El nuevo rover lunar se basa en 30 años de experiencia del Instituto de Robótica de CMU, que construyó una serie de rovers experimentales terrestres, incluyendo el Ambler, el Nomad, el Scarab y el Andy, así como software de navegación que más tarde se incorporó a los exitosos rovers de Marte de la NASA.

Sin embargo, el aún no nombrado rover lunar es relativamente modesto, tiene el tamaño de una caja de zapatos y pesa alrededor de 1,8 kg (4 lb). En parte, esto es para facilitar el transporte del módulo de aterrizaje Peregrin, pero también porque el equipo de la CMU lo ve como el primero de una nueva clase de robots que son lo suficientemente asequibles para ser usados por universidades y compañías privadas en lugar de por agencias espaciales nacionales.

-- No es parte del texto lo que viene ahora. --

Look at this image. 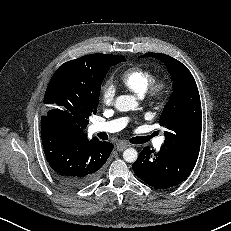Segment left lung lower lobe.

La idea es adaptar las técnicas del CubeSat al diseño del rover. Según Whittaker, donde los exploradores Moon soviéticos eran tan pesados como un búfalo y los chinos tan pesados como un panda, el explorador CMU es más bien un gato doméstico en términos de peso. Para la primera misión, el rover se desplegará en la zona de aterrizaje del halcón, que se encuentra en el cráter del Lacus Mortis al sur del cráter de Mare Frigoris, cerca del polo norte lunar. Una vez allí, enviará las primeras imágenes a nivel del suelo de la zona.

The MoonArk that will be carried on CMU's robotic rover

Además de su trabajo científico, el rover llevará un paquete de arte llamado «MoonArk». Creado por el artista espacial y profesor emérito de la CMU School of Art Lowry Burgess, el MoonArk pesa sólo 227 g y está compuesto por cuatro cámaras que contienen cientos de imágenes, poemas, música, nano-objetos, mecanismos y muestras terrenales, que están «entrelazadas a través de complejas narrativas que desdibujan las fronteras entre los mundos vistos e invisibles».

«Si este es el siguiente paso en la exploración espacial, pongamos esa exploración en la conciencia pública», dice Mark Baskinger, profesor asociado de la Escuela de Diseño de la CMU. «¿Por qué no hacer que la gente mire hacia arriba y piense en nuestro lugar en el universo, y piense en dónde estamos en el gran esquema de las cosas?»